Data records:
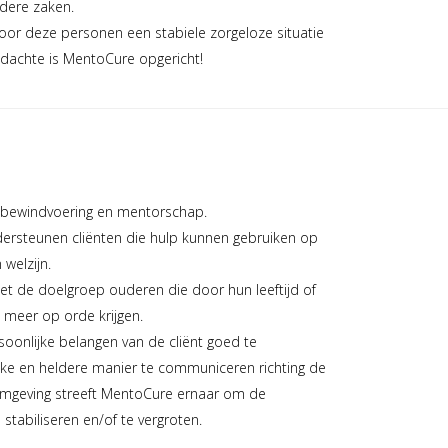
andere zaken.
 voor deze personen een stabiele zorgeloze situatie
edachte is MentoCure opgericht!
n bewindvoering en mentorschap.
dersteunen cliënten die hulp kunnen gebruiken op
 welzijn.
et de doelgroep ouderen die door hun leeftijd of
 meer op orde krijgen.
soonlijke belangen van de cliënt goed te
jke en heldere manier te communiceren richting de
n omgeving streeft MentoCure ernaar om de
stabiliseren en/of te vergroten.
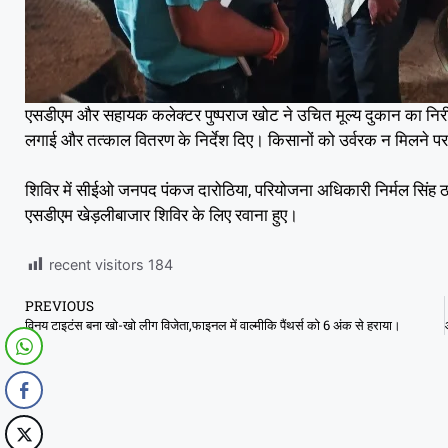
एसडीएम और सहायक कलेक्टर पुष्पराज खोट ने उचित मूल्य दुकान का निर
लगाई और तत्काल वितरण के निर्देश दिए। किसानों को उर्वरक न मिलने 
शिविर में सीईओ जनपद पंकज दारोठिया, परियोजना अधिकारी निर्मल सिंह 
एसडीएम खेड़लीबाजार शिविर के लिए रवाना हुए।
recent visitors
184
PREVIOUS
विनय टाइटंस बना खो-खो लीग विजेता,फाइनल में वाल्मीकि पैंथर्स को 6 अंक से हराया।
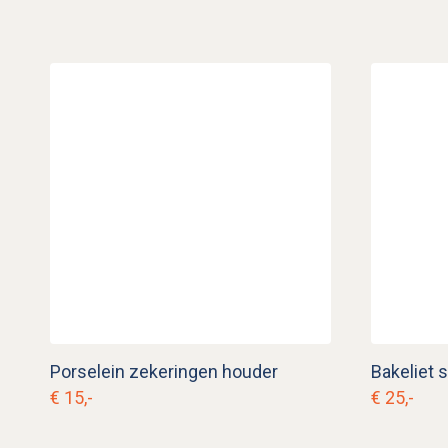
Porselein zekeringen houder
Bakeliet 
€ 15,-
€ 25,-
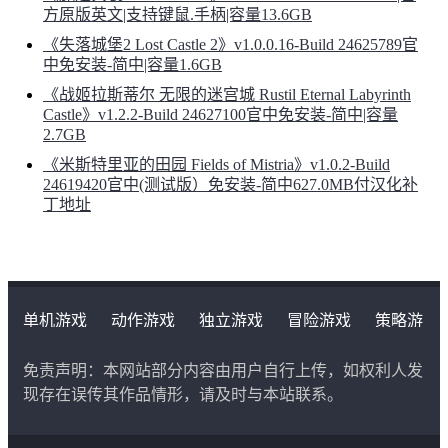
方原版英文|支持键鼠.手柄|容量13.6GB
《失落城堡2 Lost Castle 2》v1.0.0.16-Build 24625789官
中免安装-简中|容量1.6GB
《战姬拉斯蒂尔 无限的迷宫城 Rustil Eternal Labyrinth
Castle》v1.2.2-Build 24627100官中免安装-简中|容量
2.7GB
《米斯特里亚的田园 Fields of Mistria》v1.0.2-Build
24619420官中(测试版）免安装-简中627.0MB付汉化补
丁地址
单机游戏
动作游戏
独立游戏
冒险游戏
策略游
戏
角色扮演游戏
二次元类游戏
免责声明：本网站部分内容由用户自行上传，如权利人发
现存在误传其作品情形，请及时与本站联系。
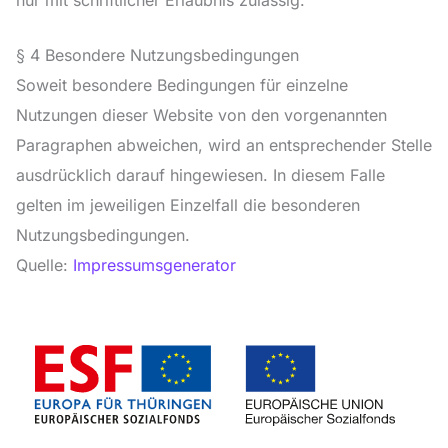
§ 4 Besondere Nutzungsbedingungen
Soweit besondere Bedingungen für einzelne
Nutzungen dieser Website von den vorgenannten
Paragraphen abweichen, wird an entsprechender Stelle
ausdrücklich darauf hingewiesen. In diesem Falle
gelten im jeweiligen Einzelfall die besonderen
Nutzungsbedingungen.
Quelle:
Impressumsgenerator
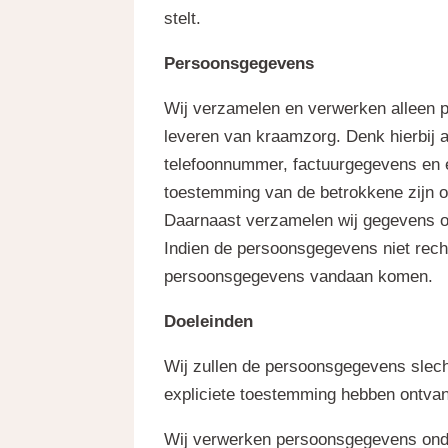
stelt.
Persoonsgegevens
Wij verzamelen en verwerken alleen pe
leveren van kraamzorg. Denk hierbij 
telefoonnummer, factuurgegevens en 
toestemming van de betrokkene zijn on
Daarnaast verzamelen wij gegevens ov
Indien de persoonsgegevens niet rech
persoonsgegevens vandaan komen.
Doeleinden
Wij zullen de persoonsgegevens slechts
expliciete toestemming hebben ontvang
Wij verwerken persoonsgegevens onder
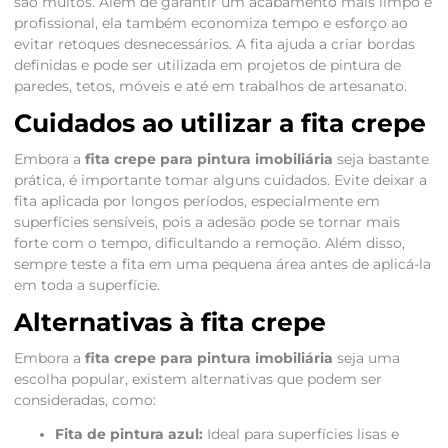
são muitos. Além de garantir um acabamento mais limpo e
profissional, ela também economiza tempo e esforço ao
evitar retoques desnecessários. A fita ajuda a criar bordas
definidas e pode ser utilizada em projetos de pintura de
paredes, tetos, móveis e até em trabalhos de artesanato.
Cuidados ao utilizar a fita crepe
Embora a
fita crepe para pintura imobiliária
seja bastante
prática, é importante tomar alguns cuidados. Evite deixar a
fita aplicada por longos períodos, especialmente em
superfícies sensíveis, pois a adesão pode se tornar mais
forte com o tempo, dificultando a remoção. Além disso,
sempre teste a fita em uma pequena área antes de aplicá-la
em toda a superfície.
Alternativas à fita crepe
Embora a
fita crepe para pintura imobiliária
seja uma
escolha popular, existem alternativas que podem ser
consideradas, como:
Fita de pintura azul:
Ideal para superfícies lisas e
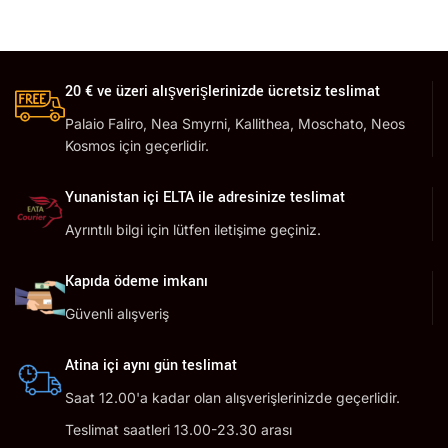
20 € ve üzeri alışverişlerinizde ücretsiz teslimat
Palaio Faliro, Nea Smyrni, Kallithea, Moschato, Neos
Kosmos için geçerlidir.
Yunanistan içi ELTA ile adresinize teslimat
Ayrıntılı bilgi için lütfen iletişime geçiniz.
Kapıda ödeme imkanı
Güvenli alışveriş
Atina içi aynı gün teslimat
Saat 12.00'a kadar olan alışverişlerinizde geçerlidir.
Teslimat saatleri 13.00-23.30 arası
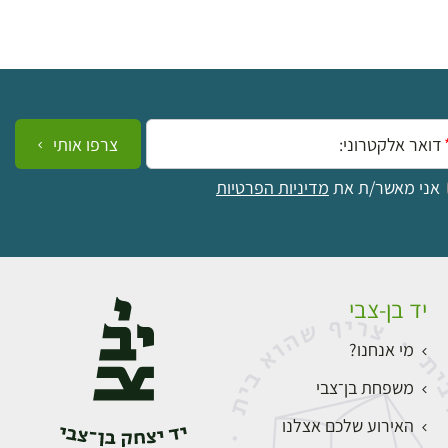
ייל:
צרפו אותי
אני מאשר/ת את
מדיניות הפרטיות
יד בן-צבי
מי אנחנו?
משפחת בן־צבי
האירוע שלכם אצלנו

Action item:
Only one part of the listing is wanted: the lines from the one containing "evitar retoques desnecessários." through the one containing "20 € ve üzeri", both included. Please transcribe it exactly, leaving out the pictures.

The answer:
evitar retoques desnecessários. A fita ajuda a criar bordas
definidas e pode ser utilizada em projetos de pintura de
paredes, tetos, móveis e até em trabalhos de artesanato.
Cuidados ao utilizar a fita crepe
Embora a
fita crepe para pintura imobiliária
seja bastante
prática, é importante tomar alguns cuidados. Evite deixar a
fita aplicada por longos períodos, especialmente em
superfícies sensíveis, pois a adesão pode se tornar mais
forte com o tempo, dificultando a remoção. Além disso,
sempre teste a fita em uma pequena área antes de aplicá-la
em toda a superfície.
Alternativas à fita crepe
Embora a
fita crepe para pintura imobiliária
seja uma
escolha popular, existem alternativas que podem ser
consideradas, como:
Fita de pintura azul:
Ideal para superfícies lisas e
20 € ve üzeri alışverişlerinizde ücretsiz teslimat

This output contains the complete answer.